French Arrested for Kidnapping
October 30,2007
Anyone who has ever adopted a child, or knows someone who has adopted, from overseas will tell you they were completely snowed under with paperwork and interviews. The typical year to year and a half process is arduous. It's not easy to bring a child across international borders. Governments have set up strict rules about adoption to make it so. And with good reason! They want to prevent child trafficking and abuse.
It seems tremendously naïve for these French aid workers to think they could fly out more than 100 kids with no paperwork and not get in trouble. The aid workers also made promises about adoption to French families they had no business making. Did they really expect the French government to open the doors of their country wide to let in a plane load of illegal immigrants, breaking several international laws?
The U.N. strongly states that children of refugees should not be adopted while a conflict is still raging. There are usually a lot of kids who are not orphans, just temporarily separated from their families. Yes. They lead tragically horrible lives in refugee camps, but what happens after the war is that most of the time refugees return home. Families are reunited. To take a child out of a refugee camp means their parents may never be able to find them.
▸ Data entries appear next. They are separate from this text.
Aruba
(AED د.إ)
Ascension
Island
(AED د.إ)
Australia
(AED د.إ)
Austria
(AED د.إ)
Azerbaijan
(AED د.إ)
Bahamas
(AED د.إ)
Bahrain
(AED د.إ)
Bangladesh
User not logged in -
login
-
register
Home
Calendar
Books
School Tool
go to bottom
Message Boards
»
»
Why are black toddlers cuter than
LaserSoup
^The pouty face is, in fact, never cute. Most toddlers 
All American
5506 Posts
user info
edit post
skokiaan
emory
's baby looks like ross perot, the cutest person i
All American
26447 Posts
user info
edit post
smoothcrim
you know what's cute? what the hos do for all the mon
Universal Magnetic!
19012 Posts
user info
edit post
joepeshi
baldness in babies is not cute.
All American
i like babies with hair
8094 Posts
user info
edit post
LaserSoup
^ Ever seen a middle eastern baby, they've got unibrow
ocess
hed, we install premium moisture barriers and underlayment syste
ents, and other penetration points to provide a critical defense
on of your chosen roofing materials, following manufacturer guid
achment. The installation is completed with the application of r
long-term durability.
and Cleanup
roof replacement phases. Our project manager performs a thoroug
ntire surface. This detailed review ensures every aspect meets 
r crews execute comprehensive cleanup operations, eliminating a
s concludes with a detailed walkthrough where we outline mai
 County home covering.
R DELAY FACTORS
With all of this said, you may find what I am about to write a bit of a paradox AND know that I am in no way justifying what these aid workers did. It was illegal and they broke several laws. However, knowing the incredible pressure and heartbreak that it is to see suffering first hand, I can understand WHY they would want to "rescue" these children. Were their hearts in the right place? Sounds like it. But their solution to the problem was absolutely wrong.
The bottom line is the men, women and children of Darfur need our prayers and support. A real, lasting peace MUST be reached.